Ce décret n’est pas du goût de la commune d’Alès (à majorité LR) [2] ni du promoteur du centre commercial qui lorgne sur ces parcelles depuis une quinzaine d’années, malgré un premier avis négatif. Au total, sept recours vont être déposés contre le plan de prévention des inondations. En novembre 2012, le tribunal administratif de Nîmes annule partiellement le PPRI. Les parcelles concernées par le projet de centre commercial passent alors d’ « aléa fort » en « aléa modéré ». Le secteur devient constructible, sous conditions.

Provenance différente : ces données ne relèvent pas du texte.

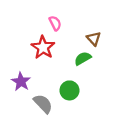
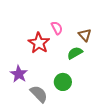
pink semicircle: (55, 23) -> (57, 28), moved

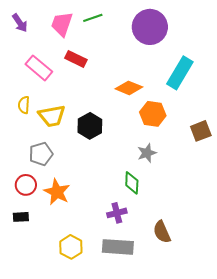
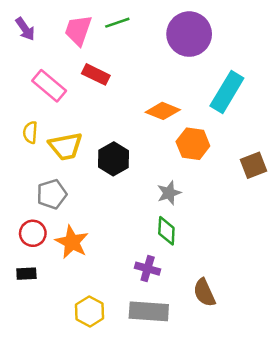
gray star: (147, 153) -> (169, 193), moved
purple cross: (117, 213) -> (148, 269), turned 30

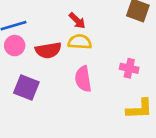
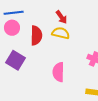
red semicircle: (48, 50) -> (36, 35), turned -90
pink semicircle: (83, 79) -> (58, 72), moved

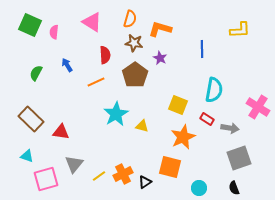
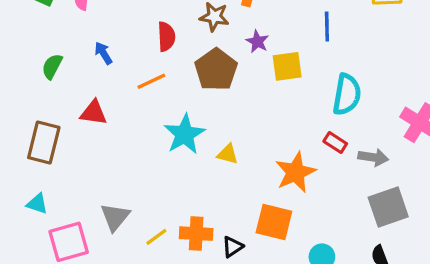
yellow square: (178, 105) -> (287, 66), moved, turned -30
brown rectangle: (31, 119) -> (44, 142), turned 60
red triangle: (61, 132) -> (93, 113), moved
orange cross: (123, 174) -> (196, 234), turned 30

Le ministère de l’Écologie fait appel mais est débouté par la Cour d’appel de Lyon en septembre 2014. Il faut attendre un arrêt du Conseil d’État, puis un nouveau jugement de la Cour d’appel de Lyon en juin 2017 pour que le plan de prévention soit finalement jugé valable. En juin 2018, le Conseil d’État met un point final à ce feuilleton en rejetant le pourvoi du promoteur. « Ce projet de centre commercial se situe clairement dans le zonage inconstructible », résume Rémy Coulet de l’association Saint Hilaire Durable.

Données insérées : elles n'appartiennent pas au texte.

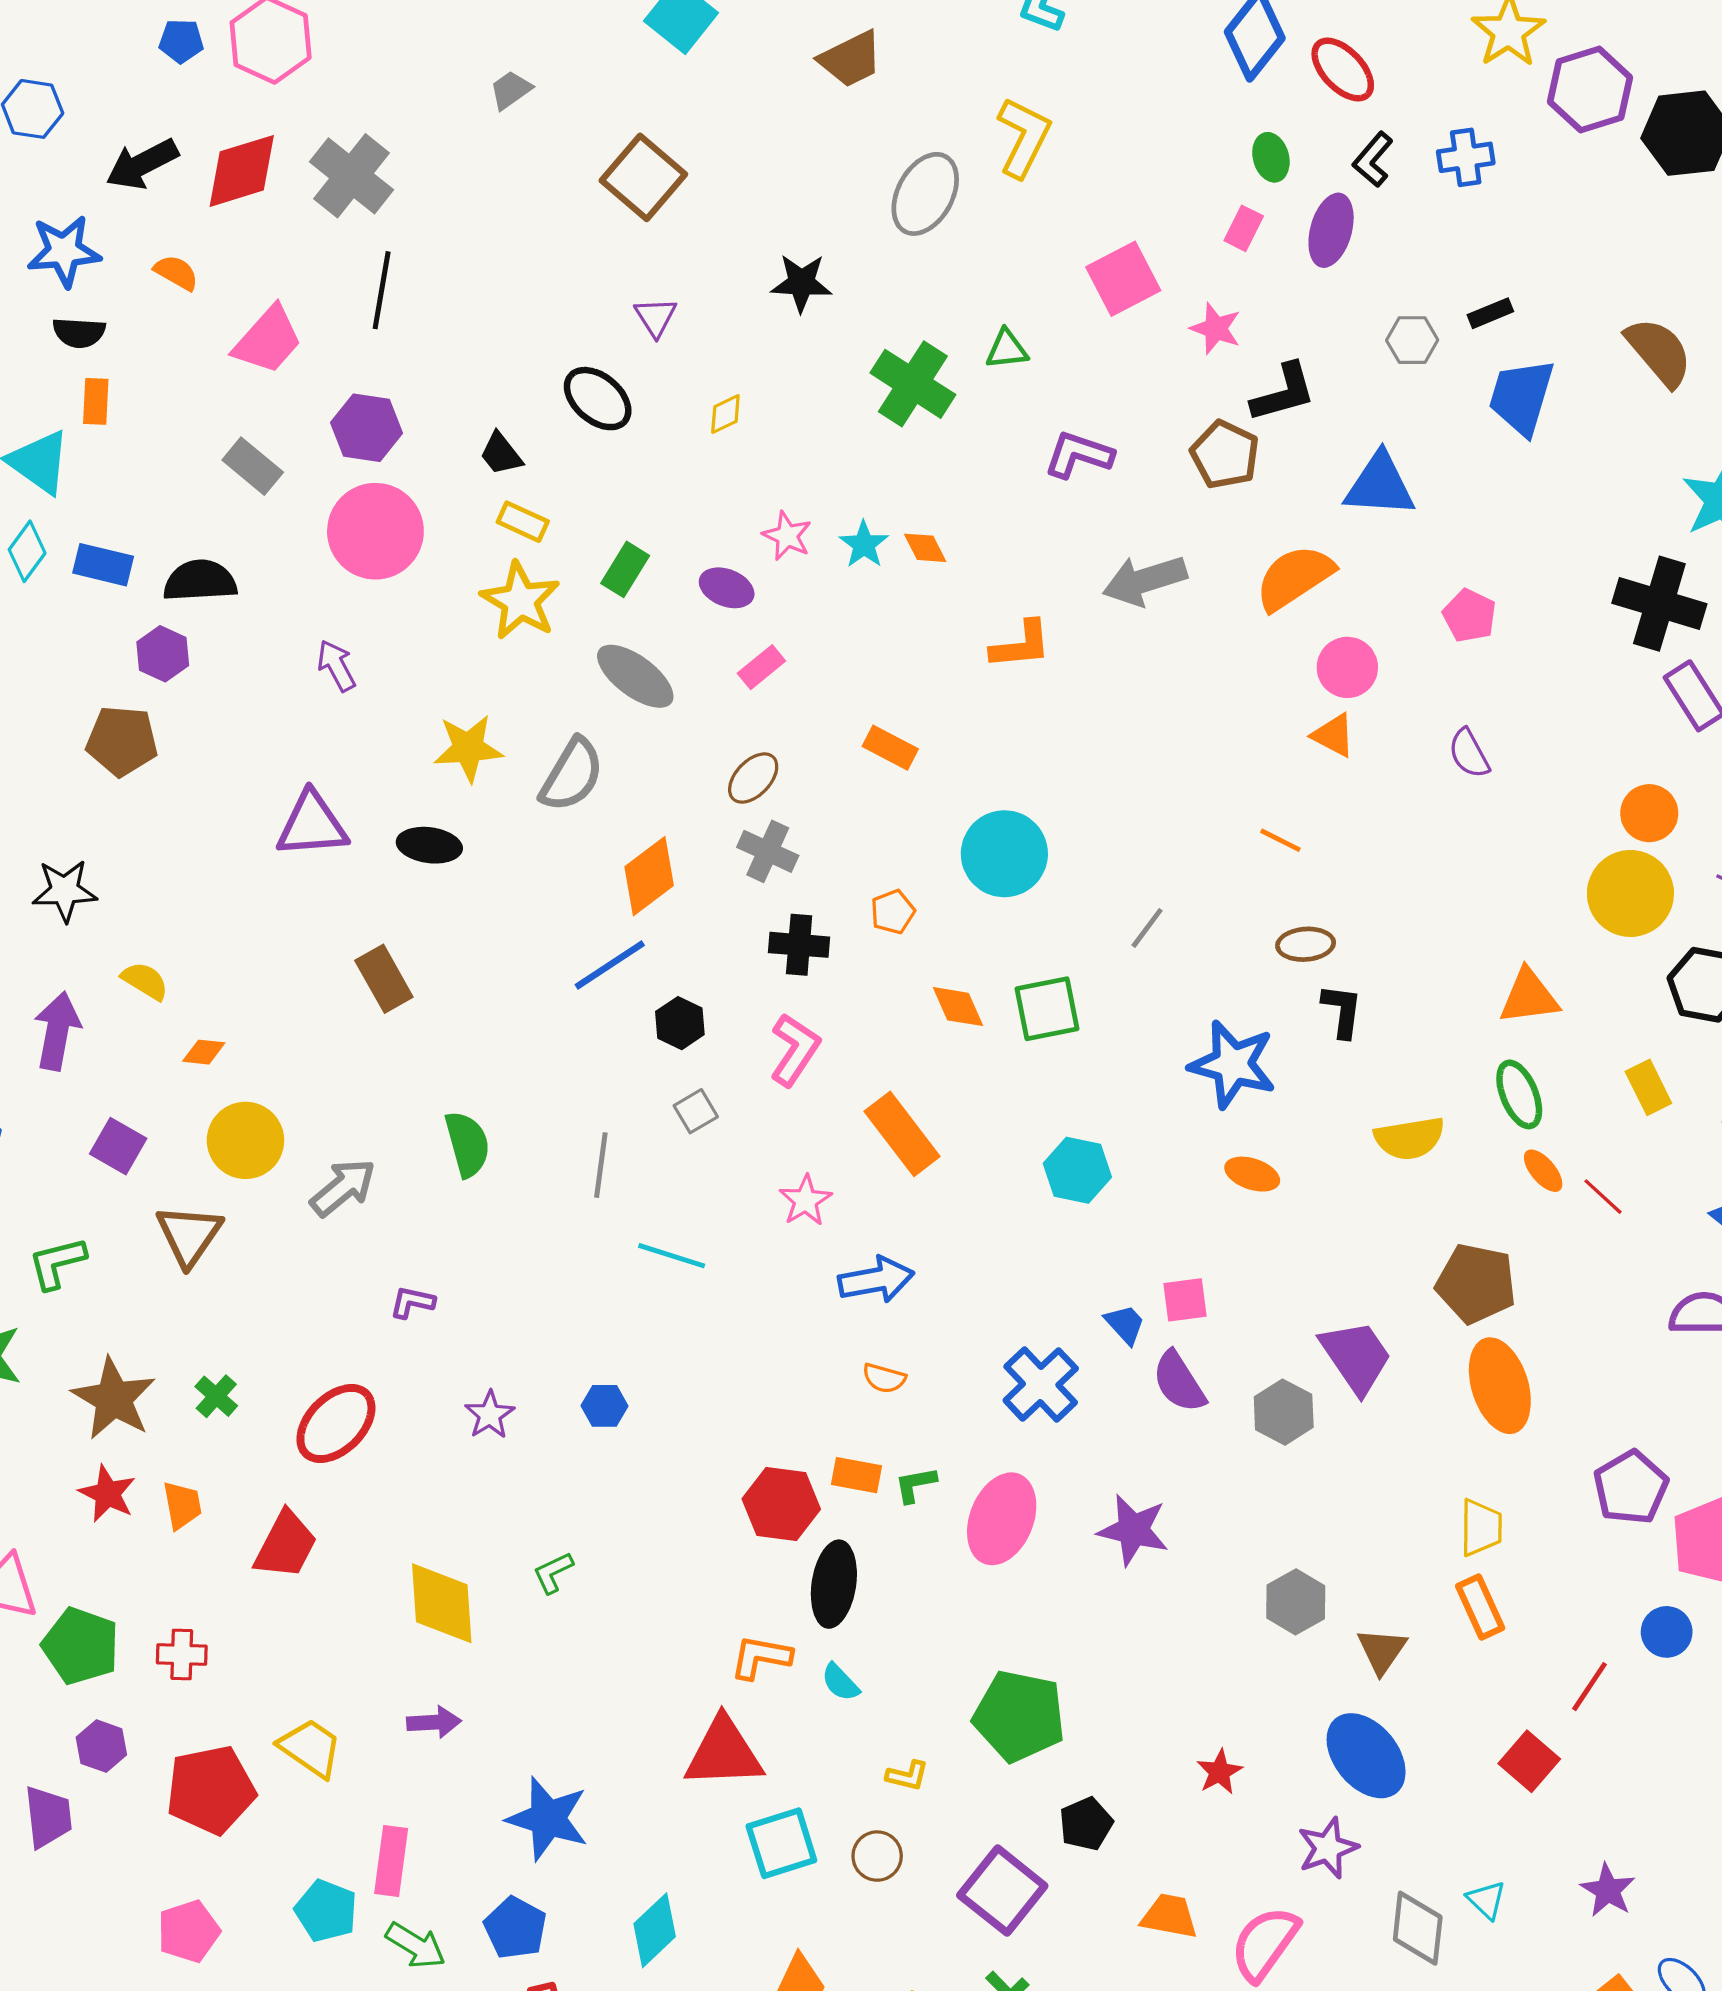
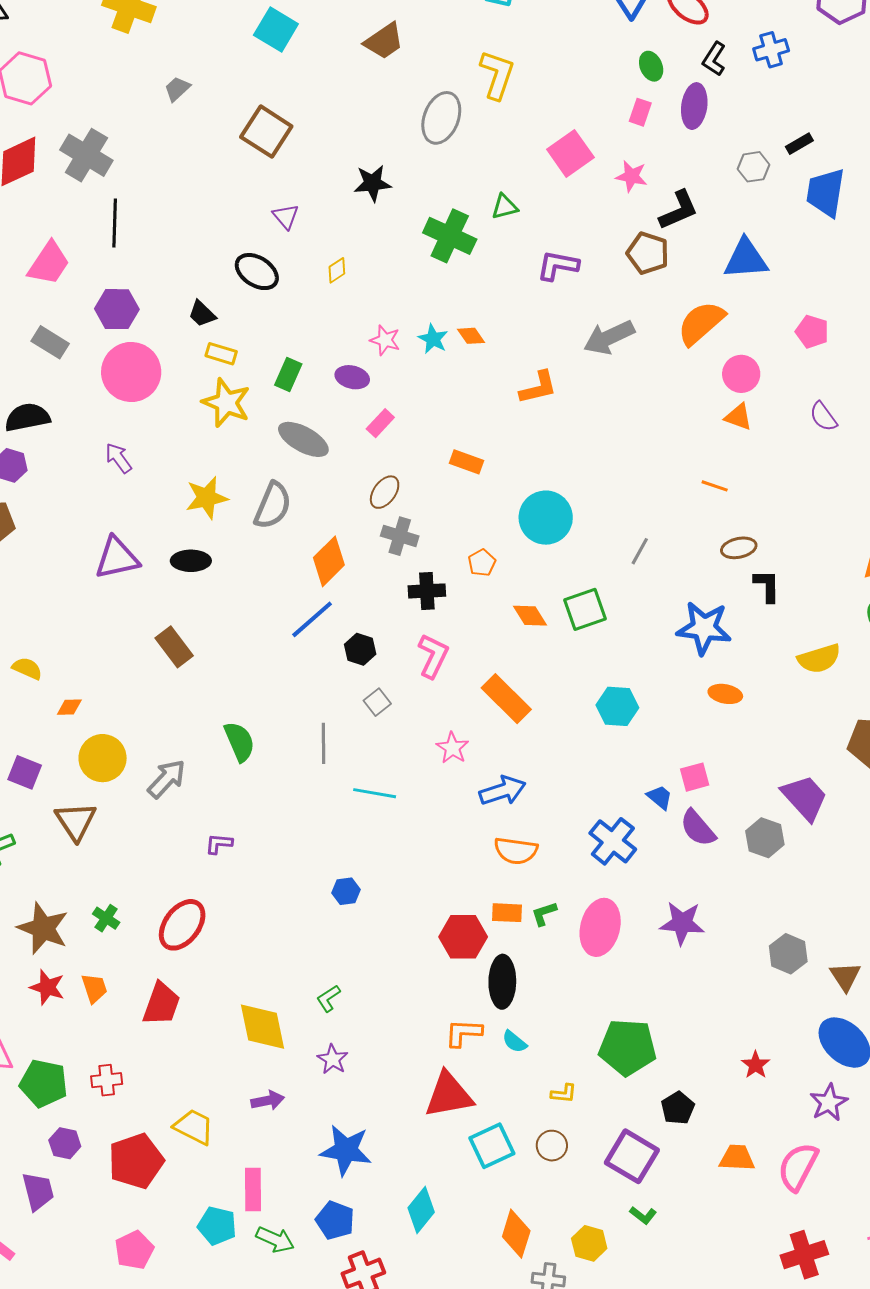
orange semicircle: (884, 1378) -> (516, 851), size x1.6
purple star: (490, 1415) -> (333, 1059), moved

Un permis de construire accordé par la mairie en dépit du risque

Comment se fait-il que le promoteur – Claude Dhombre et sa société Foncière de France – poursuive les travaux du centre commercial ? Ce dernier a profité de la période de contestation du plan de prévention devant la justice administrative pour déposer un permis de construire auprès de la mairie d’Alès. Le maire Max Roustan (Les Républicains) le lui délivre en 2014. Alors que le promoteur n’a pas commencé ses travaux, il obtient même, en novembre 2017, la prorogation de son permis de construire, en dépit du jugement de la Cour d’appel de Lyon qui a rétabli l’interdiction de construire sur cette zone. Interrogé en octobre 2018, le sous-préfet d’Alès, Jean Rampon, fait valoir que les permis de construire et d’aménager sont bien « légaux », mais que des « contraintes » existent. « J’ai demandé qu’on m’apporte la preuve que le risque inondation a bien été pris en compte. Nous apprécierons ensuite la situation. » [3]

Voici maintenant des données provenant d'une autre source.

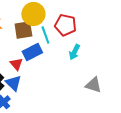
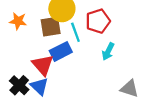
red pentagon: (65, 25) -> (98, 21), turned -30
red triangle: (16, 64) -> (43, 65), size x1.5

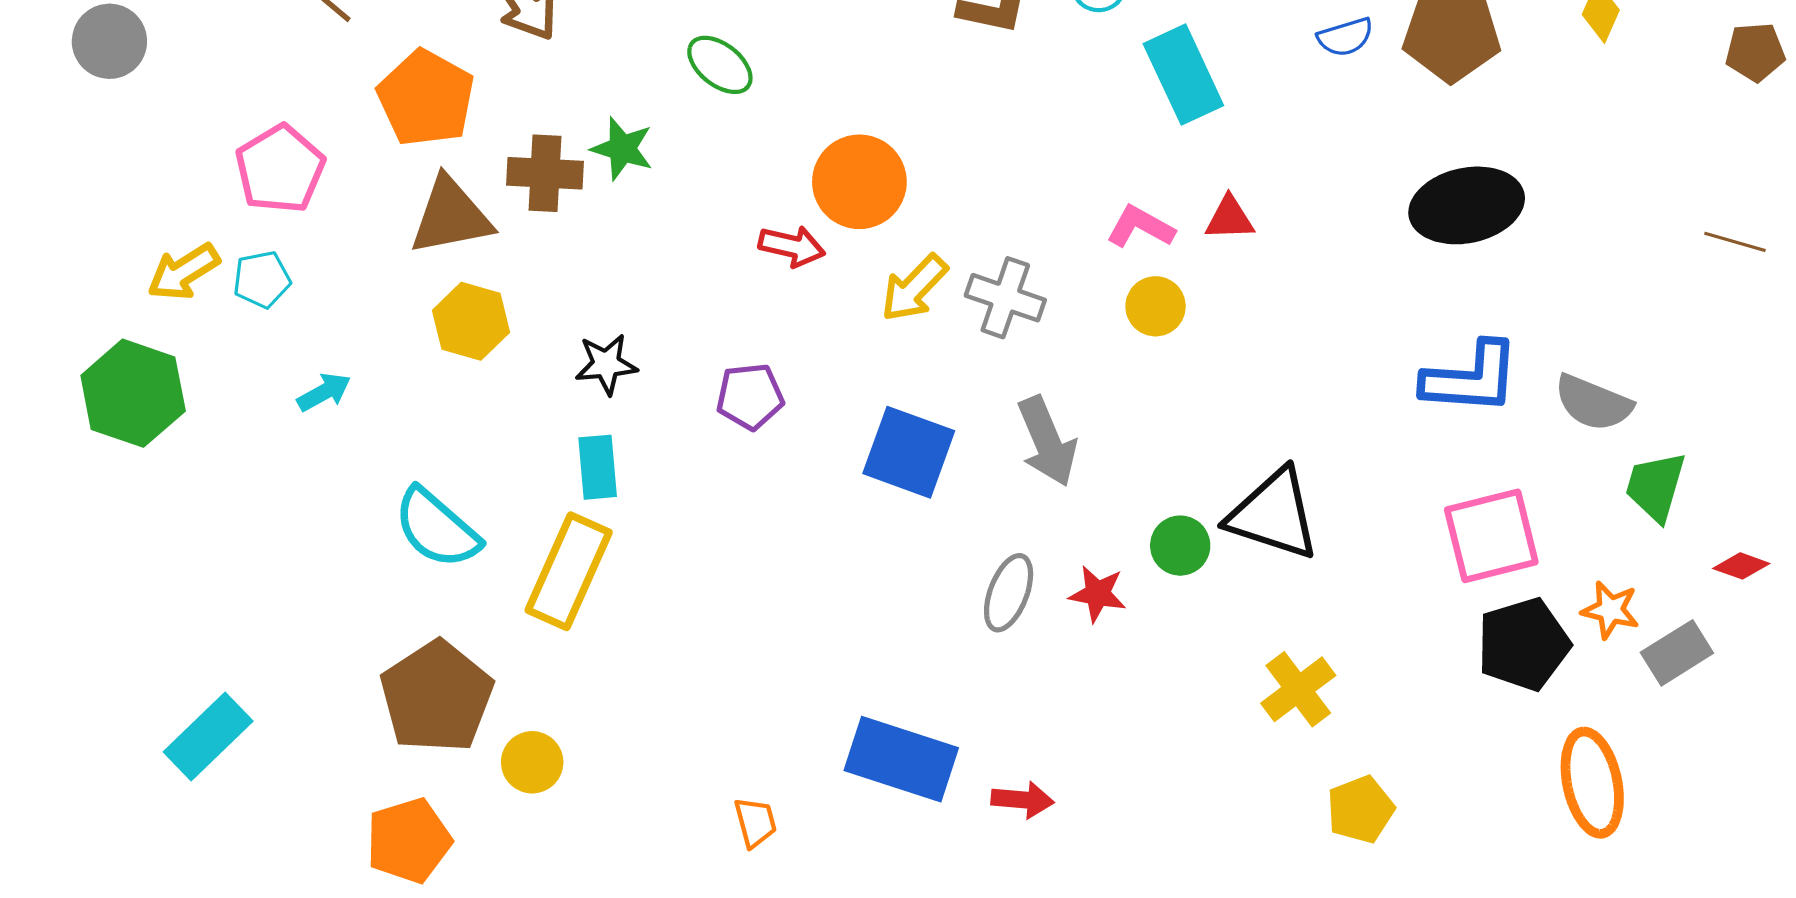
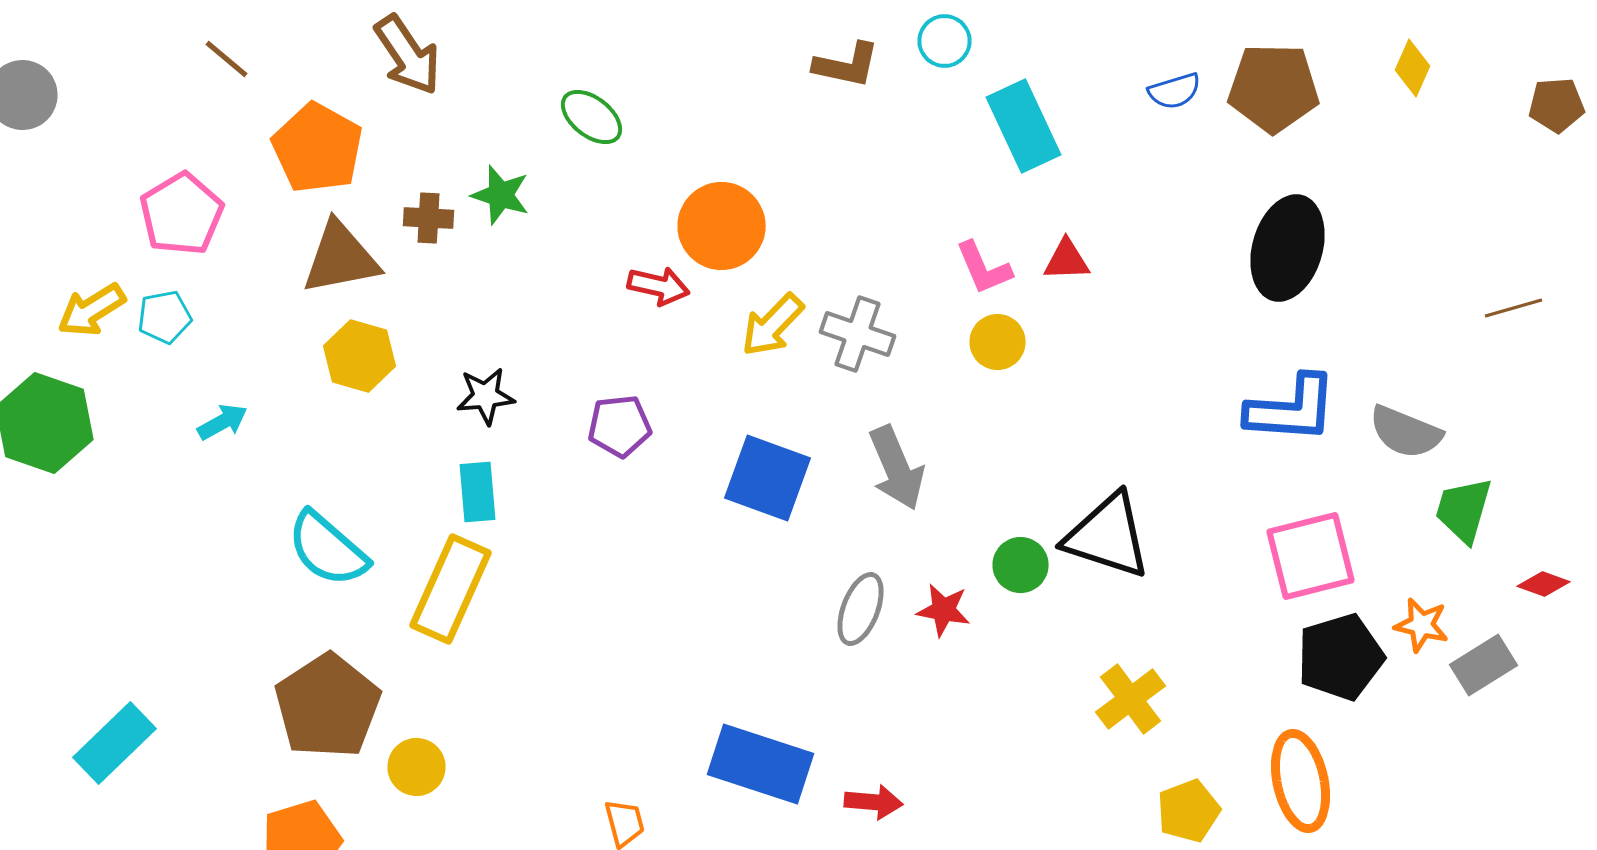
brown cross: (545, 173) -> (428, 218), size x0.7
black ellipse: (1467, 205) -> (1288, 248), turned -62
pink L-shape: (1140, 227) -> (984, 268), turned -142
brown line: (1735, 242) -> (1514, 308), moved, turned -32
orange ellipse: (1592, 783) -> (1300, 781), moved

Fin 2018, le préfet du Gard prend successivement deux arrêtés qui exigent des aménagements spécifiques. « Le promoteur doit notamment prouver par une "modélisation hydraulique" que son projet ne risque pas de se retrouver sous les eaux, explique Rémy Coulet. C’est une étude qui doit définir les cotes de submersion en fonction d’éléments météorologiques exceptionnels. Si le Conseil d’État a validé le plan de prévention des risques inondation, c’est notamment en raison du risque de rupture des digues. » Selon les opposants, « à moins de bâtir sur pilotis parking et bâtiments, ce qui représenterait un coût astronomique, il n’y a pas de solution pour rendre ce projet non inondable ».

Silence du ministère de la Transition écologique

En avril 2019, un nouvel arrêté met en demeure le promoteur de respecter les prescriptions, sous peine de sanctions administratives et pénales. Sans succès, puisque les travaux se poursuivent à l’heure où nous écrivons ces lignes. Qu’en dit le ministre de la Transition écologique et solidaire ? François de Rugy était en visite le 25 mars à Nîmes pour découvrir le dispositif « Vigicrue ». Il a notamment déclaré que « s’il y a des endroits où il est beaucoup trop dangereux d’habiter ou de construire un commerce ou de construire une entreprise, et bien dans ces cas là, il faut être capable de dire en effet que l’on va démolir certaines constructions et ne plus construire à tel ou tel endroit ». Les associations mobilisées sur le sujet lui ont envoyé un courrier resté pour l’heure sans réponse.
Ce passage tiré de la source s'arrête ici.